Convert an integer to a fixed-length character array in C++

Question

I have an integer x that contains a 1-4 digit number. How can I convert it to a 4-character array of the digits (padded with zeroes if necessary)? That is, if x is 4 , I want character array y to contain 0004

Answer 1

// Assume x is in the correct range (0 <= x <= 9999)
char target[5];
sprintf(target, "%04d", x);

Answer 2

Well, if you are guaranteed to have only 4 elements in the vector, I think you will be able to do with with the following:

  char result[4];
  for(int i=0;i<4;++i)
  {
    result[3-i] = (value % 10);
    value /= 10; 
  }

Answer 3

Try

char y[5];
sprintf(y, "%4d", x);

Answer 4

What is the logical role of the number? Normally, you'd define a manipulator whose name is based on the logical role, and use it.
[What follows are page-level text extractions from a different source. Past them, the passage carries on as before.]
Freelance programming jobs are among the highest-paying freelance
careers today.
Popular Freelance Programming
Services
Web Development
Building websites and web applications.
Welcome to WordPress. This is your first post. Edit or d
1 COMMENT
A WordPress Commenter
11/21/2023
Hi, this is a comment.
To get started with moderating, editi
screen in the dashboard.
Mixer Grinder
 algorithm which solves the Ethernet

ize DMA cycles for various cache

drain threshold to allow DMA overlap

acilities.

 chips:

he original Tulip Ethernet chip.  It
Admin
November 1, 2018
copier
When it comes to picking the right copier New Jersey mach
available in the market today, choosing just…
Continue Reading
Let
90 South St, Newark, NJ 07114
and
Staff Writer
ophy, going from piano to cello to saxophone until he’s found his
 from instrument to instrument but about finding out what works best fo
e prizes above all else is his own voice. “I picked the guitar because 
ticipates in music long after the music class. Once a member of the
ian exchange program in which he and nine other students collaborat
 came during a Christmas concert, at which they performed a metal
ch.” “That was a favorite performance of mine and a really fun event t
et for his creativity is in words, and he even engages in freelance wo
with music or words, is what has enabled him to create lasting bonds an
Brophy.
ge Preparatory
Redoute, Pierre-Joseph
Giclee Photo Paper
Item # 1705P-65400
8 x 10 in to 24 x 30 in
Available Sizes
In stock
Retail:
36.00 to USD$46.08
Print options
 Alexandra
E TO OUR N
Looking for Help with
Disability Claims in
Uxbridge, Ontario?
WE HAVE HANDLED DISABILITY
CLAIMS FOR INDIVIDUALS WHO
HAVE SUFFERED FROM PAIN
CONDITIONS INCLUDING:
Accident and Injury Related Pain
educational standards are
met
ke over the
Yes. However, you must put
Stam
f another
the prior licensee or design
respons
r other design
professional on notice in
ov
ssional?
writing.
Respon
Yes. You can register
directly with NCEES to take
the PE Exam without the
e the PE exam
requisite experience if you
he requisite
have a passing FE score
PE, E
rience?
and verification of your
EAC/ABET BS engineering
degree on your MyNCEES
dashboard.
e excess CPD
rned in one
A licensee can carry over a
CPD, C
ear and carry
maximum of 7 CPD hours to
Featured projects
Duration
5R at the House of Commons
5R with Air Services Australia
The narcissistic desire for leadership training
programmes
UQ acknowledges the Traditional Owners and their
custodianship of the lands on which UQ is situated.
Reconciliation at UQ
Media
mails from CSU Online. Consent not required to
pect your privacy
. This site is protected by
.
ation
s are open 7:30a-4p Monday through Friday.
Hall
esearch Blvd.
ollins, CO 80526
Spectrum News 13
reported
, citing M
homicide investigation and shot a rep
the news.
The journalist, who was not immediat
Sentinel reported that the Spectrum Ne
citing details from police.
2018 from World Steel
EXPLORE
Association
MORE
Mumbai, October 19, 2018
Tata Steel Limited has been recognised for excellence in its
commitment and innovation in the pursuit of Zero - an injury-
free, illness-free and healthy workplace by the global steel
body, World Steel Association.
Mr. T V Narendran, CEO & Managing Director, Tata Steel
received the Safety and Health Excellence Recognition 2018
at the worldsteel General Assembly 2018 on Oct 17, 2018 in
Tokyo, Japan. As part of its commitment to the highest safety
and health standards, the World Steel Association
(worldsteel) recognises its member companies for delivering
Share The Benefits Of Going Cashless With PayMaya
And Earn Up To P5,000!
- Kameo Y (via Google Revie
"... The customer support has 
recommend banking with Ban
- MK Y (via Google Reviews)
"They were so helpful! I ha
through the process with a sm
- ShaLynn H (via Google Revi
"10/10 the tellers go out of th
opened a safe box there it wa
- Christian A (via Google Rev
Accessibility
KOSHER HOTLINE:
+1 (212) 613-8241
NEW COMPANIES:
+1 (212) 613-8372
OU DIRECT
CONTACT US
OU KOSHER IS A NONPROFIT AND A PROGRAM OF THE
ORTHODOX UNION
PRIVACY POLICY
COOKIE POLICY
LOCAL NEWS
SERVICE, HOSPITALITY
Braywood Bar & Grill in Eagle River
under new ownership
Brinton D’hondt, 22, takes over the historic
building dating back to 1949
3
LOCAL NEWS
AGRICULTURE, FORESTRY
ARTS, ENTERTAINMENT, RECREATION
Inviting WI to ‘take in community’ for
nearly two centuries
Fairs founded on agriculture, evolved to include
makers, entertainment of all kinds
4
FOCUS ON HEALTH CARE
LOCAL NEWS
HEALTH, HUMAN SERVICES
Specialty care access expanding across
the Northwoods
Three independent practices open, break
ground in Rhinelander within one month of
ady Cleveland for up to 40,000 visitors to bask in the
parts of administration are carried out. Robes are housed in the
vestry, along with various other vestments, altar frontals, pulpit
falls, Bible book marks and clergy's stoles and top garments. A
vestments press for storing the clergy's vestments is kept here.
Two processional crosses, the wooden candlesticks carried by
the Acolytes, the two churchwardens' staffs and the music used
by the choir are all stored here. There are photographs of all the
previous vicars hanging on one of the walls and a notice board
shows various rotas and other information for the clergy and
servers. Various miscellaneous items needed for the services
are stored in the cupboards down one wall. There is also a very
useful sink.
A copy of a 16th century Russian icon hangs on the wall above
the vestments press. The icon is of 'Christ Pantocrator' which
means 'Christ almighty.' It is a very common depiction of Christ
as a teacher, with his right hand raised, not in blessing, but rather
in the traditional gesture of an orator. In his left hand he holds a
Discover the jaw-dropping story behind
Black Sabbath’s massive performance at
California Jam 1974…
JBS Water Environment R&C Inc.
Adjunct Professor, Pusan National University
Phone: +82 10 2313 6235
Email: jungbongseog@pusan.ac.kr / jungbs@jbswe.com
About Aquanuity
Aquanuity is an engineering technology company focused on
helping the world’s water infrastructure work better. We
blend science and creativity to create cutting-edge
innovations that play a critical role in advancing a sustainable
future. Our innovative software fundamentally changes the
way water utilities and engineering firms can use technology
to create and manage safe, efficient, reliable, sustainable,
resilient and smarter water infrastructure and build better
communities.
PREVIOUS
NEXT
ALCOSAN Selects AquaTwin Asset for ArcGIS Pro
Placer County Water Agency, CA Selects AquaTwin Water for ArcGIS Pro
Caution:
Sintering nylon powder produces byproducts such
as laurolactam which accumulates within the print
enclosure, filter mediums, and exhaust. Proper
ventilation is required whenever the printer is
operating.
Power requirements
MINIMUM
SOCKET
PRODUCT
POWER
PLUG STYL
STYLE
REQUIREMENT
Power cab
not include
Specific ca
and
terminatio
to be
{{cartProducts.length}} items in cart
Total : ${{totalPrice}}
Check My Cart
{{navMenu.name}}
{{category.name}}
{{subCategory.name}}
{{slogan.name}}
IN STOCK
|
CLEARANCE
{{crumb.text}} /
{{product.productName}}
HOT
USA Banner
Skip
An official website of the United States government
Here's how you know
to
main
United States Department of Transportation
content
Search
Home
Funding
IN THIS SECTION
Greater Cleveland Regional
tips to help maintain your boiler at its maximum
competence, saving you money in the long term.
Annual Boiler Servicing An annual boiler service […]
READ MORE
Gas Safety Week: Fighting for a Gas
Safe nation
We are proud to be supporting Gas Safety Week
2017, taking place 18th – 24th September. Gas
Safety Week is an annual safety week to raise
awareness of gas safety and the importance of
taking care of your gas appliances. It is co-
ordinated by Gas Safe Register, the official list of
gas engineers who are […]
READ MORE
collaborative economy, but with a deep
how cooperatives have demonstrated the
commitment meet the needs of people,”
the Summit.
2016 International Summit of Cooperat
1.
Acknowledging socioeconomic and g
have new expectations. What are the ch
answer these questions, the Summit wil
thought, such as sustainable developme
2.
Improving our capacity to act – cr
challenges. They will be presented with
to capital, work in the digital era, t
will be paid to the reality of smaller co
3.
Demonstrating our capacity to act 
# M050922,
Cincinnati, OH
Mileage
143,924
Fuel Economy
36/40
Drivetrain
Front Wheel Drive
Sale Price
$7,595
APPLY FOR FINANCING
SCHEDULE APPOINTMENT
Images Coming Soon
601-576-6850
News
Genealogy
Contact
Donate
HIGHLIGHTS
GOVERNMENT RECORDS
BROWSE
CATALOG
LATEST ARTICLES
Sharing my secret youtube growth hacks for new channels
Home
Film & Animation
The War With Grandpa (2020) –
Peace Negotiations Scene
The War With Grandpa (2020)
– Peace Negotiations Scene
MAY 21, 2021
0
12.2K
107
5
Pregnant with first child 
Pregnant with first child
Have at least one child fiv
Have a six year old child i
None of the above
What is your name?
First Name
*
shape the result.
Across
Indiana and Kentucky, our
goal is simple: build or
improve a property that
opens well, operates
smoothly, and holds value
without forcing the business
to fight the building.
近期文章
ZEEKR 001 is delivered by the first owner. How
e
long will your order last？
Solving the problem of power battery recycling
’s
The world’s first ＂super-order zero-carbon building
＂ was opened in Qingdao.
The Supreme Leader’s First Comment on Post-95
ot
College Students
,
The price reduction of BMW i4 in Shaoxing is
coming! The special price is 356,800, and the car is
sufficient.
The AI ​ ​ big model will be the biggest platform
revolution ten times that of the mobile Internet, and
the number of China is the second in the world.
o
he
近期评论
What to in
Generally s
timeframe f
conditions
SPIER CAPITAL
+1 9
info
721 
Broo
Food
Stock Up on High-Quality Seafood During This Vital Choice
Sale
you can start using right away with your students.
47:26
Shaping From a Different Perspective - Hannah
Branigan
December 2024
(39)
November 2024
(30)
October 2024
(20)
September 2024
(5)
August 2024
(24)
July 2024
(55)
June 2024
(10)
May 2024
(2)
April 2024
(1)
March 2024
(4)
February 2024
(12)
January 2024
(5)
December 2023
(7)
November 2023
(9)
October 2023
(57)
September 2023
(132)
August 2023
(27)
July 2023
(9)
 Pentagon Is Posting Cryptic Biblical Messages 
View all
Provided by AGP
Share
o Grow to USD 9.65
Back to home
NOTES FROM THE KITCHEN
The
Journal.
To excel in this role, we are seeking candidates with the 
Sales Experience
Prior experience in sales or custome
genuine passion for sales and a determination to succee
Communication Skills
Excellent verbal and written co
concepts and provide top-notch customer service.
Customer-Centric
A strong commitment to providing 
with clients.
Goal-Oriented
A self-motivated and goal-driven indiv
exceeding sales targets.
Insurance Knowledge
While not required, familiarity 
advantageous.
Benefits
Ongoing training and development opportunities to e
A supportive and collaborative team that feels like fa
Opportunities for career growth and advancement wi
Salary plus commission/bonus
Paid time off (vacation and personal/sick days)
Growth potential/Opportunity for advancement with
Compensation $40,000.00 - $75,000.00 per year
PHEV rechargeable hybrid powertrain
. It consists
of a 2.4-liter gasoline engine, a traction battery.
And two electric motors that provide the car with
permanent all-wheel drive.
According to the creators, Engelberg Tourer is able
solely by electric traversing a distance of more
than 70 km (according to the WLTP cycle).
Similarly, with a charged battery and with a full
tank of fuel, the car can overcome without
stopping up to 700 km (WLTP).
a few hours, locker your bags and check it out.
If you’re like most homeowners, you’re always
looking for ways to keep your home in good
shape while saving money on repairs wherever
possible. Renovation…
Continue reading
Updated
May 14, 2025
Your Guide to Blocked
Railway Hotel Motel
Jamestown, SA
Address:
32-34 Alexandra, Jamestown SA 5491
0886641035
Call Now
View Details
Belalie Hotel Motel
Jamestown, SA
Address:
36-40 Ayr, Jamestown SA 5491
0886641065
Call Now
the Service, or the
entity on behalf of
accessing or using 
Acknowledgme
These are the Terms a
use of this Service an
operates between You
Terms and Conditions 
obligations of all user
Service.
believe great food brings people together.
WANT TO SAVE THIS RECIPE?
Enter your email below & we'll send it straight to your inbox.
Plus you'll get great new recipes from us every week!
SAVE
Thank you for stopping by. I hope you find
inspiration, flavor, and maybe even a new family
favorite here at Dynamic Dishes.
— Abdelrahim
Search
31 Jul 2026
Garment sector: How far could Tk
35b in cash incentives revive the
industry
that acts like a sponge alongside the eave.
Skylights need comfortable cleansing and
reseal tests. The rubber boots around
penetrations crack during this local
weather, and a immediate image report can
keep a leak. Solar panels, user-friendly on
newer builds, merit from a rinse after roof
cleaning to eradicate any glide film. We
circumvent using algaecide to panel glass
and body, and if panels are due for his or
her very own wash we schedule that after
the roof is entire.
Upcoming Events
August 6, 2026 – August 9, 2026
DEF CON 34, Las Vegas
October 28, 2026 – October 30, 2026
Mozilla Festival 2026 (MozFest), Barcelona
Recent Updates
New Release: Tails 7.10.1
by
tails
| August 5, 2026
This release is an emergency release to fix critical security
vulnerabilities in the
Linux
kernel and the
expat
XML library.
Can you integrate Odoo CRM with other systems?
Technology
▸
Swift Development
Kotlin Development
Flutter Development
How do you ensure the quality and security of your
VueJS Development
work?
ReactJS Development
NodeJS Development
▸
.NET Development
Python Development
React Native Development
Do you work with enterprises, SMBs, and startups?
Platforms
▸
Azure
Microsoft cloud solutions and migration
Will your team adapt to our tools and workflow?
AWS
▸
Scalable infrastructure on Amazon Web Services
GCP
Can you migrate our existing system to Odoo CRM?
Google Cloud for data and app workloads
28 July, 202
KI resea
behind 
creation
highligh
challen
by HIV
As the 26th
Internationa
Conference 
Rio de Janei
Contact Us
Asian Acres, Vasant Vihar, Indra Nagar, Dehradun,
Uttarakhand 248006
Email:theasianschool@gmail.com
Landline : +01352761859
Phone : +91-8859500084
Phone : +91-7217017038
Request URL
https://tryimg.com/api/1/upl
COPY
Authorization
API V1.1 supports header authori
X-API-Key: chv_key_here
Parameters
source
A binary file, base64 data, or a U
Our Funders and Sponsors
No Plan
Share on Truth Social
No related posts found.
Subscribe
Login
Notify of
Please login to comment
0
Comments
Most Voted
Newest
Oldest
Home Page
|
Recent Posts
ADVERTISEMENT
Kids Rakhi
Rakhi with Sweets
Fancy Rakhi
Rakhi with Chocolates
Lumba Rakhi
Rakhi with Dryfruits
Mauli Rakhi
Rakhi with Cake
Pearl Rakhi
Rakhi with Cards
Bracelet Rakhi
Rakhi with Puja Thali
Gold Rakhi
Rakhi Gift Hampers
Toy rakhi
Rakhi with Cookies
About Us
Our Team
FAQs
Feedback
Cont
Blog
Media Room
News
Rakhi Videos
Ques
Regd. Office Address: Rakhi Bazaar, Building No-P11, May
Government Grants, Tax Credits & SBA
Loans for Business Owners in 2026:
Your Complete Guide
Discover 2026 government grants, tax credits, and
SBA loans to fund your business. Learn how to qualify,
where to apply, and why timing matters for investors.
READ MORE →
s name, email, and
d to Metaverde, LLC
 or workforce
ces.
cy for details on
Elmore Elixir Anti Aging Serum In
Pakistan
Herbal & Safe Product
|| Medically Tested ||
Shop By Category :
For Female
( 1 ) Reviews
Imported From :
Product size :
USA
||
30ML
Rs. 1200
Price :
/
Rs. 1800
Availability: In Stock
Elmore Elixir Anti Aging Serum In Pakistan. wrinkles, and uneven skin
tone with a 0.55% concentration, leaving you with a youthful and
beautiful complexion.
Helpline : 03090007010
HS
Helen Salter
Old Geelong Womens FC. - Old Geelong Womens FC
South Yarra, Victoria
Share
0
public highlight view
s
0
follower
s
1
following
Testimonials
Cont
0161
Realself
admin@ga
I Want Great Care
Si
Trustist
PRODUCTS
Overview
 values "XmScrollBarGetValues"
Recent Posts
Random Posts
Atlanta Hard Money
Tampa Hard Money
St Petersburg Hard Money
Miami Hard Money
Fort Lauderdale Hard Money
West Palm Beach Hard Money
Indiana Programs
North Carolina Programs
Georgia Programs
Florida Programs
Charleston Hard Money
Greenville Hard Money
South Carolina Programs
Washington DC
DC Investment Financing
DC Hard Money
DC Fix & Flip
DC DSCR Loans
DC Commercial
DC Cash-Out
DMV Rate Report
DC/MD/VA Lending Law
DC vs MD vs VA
Maybe somthing like:

class serialno
{
    int myWidth;
public:
    serialno( int width ) : myWidth( width ) {}
    friend std::ostream& operator<<(
        std::ostream& stream, serialno const& manip )
    {
        stream.fill( '0' );
        stream.width( myWidth );
        return stream;
    }
};

You can then write:

std::cout << serialno( 4 ) << myNumber;

(A better implementation would save the formatting state of the stream, and restore it in the destructor, called at the end of the full expression.)

To put this into a character array, of course, you use an std::ostringstream rather than std::cout .